===== DATA =====

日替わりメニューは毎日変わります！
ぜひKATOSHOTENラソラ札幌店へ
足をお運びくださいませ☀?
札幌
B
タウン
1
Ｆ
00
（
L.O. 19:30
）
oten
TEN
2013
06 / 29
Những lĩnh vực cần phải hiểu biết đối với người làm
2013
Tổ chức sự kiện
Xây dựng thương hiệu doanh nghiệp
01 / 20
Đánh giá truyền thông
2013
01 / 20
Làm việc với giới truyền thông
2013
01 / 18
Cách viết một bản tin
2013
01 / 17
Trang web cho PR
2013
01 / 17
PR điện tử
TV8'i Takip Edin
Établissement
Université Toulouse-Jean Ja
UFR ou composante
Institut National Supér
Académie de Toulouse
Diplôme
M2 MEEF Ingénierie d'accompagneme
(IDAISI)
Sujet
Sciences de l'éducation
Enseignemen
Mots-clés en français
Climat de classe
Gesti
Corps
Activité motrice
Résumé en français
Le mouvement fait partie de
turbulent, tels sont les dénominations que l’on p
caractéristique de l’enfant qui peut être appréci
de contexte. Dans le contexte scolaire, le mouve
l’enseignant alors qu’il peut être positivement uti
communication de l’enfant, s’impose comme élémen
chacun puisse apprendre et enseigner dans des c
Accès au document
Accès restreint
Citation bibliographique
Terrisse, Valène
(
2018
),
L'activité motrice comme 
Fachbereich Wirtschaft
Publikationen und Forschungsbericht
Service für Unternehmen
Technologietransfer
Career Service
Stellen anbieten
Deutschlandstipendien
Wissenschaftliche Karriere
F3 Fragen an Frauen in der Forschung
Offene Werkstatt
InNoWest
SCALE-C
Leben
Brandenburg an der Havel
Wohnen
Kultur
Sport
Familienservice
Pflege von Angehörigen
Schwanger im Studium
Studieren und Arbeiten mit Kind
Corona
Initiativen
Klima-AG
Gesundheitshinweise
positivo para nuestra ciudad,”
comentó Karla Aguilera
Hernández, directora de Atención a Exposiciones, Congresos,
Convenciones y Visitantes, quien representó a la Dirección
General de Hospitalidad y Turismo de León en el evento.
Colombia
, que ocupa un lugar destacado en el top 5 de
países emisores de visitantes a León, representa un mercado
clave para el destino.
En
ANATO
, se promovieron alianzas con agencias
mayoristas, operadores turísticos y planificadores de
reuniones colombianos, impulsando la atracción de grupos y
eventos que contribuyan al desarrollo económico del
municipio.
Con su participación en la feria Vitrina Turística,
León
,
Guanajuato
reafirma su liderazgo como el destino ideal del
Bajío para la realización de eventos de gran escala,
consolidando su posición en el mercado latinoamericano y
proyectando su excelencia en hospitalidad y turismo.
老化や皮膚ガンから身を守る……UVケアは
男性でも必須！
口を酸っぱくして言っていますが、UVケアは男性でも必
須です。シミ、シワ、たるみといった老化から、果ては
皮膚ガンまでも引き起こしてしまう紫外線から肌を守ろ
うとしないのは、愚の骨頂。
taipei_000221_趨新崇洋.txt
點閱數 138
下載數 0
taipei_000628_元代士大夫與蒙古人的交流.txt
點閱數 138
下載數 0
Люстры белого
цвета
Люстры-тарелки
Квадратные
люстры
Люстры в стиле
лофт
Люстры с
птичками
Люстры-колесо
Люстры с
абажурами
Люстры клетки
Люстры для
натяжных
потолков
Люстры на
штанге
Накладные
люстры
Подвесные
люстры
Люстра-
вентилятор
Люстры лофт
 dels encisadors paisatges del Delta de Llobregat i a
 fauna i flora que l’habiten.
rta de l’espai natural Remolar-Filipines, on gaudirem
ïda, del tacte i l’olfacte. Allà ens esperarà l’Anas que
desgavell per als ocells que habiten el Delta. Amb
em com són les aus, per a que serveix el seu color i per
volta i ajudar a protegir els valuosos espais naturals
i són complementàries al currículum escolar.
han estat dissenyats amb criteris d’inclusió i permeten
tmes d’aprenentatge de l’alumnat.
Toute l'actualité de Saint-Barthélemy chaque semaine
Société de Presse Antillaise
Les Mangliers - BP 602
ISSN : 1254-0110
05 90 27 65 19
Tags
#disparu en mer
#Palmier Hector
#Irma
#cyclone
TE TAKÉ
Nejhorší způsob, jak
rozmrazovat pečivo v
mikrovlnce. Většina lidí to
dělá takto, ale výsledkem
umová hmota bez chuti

=====

▶ _WORK TO COMPLETE_
Output the full listing above word for word.

▶ _SOLUTION TO THIS PROBLEM_
日替わりメニューは毎日変わります！
ぜひKATOSHOTENラソラ札幌店へ
足をお運びくださいませ☀?
札幌
B
タウン
1
Ｆ
00
（
L.O. 19:30
）
oten
TEN
2013
06 / 29
Những lĩnh vực cần phải hiểu biết đối với người làm
2013
Tổ chức sự kiện
Xây dựng thương hiệu doanh nghiệp
01 / 20
Đánh giá truyền thông
2013
01 / 20
Làm việc với giới truyền thông
2013
01 / 18
Cách viết một bản tin
2013
01 / 17
Trang web cho PR
2013
01 / 17
PR điện tử
TV8'i Takip Edin
Établissement
Université Toulouse-Jean Ja
UFR ou composante
Institut National Supér
Académie de Toulouse
Diplôme
M2 MEEF Ingénierie d'accompagneme
(IDAISI)
Sujet
Sciences de l'éducation
Enseignemen
Mots-clés en français
Climat de classe
Gesti
Corps
Activité motrice
Résumé en français
Le mouvement fait partie de
turbulent, tels sont les dénominations que l’on p
caractéristique de l’enfant qui peut être appréci
de contexte. Dans le contexte scolaire, le mouve
l’enseignant alors qu’il peut être positivement uti
communication de l’enfant, s’impose comme élémen
chacun puisse apprendre et enseigner dans des c
Accès au document
Accès restreint
Citation bibliographique
Terrisse, Valène
(
2018
),
L'activité motrice comme 
Fachbereich Wirtschaft
Publikationen und Forschungsbericht
Service für Unternehmen
Technologietransfer
Career Service
Stellen anbieten
Deutschlandstipendien
Wissenschaftliche Karriere
F3 Fragen an Frauen in der Forschung
Offene Werkstatt
InNoWest
SCALE-C
Leben
Brandenburg an der Havel
Wohnen
Kultur
Sport
Familienservice
Pflege von Angehörigen
Schwanger im Studium
Studieren und Arbeiten mit Kind
Corona
Initiativen
Klima-AG
Gesundheitshinweise
positivo para nuestra ciudad,”
comentó Karla Aguilera
Hernández, directora de Atención a Exposiciones, Congresos,
Convenciones y Visitantes, quien representó a la Dirección
General de Hospitalidad y Turismo de León en el evento.
Colombia
, que ocupa un lugar destacado en el top 5 de
países emisores de visitantes a León, representa un mercado
clave para el destino.
En
ANATO
, se promovieron alianzas con agencias
mayoristas, operadores turísticos y planificadores de
reuniones colombianos, impulsando la atracción de grupos y
eventos que contribuyan al desarrollo económico del
municipio.
Con su participación en la feria Vitrina Turística,
León
,
Guanajuato
reafirma su liderazgo como el destino ideal del
Bajío para la realización de eventos de gran escala,
consolidando su posición en el mercado latinoamericano y
proyectando su excelencia en hospitalidad y turismo.
老化や皮膚ガンから身を守る……UVケアは
男性でも必須！
口を酸っぱくして言っていますが、UVケアは男性でも必
須です。シミ、シワ、たるみといった老化から、果ては
皮膚ガンまでも引き起こしてしまう紫外線から肌を守ろ
うとしないのは、愚の骨頂。
taipei_000221_趨新崇洋.txt
點閱數 138
下載數 0
taipei_000628_元代士大夫與蒙古人的交流.txt
點閱數 138
下載數 0
Люстры белого
цвета
Люстры-тарелки
Квадратные
люстры
Люстры в стиле
лофт
Люстры с
птичками
Люстры-колесо
Люстры с
абажурами
Люстры клетки
Люстры для
натяжных
потолков
Люстры на
штанге
Накладные
люстры
Подвесные
люстры
Люстра-
вентилятор
Люстры лофт
 dels encisadors paisatges del Delta de Llobregat i a
 fauna i flora que l’habiten.
rta de l’espai natural Remolar-Filipines, on gaudirem
ïda, del tacte i l’olfacte. Allà ens esperarà l’Anas que
desgavell per als ocells que habiten el Delta. Amb
em com són les aus, per a que serveix el seu color i per
volta i ajudar a protegir els valuosos espais naturals
i són complementàries al currículum escolar.
han estat dissenyats amb criteris d’inclusió i permeten
tmes d’aprenentatge de l’alumnat.
Toute l'actualité de Saint-Barthélemy chaque semaine
Société de Presse Antillaise
Les Mangliers - BP 602
ISSN : 1254-0110
05 90 27 65 19
Tags
#disparu en mer
#Palmier Hector
#Irma
#cyclone
TE TAKÉ
Nejhorší způsob, jak
rozmrazovat pečivo v
mikrovlnce. Většina lidí to
dělá takto, ale výsledkem
umová hmota bez chuti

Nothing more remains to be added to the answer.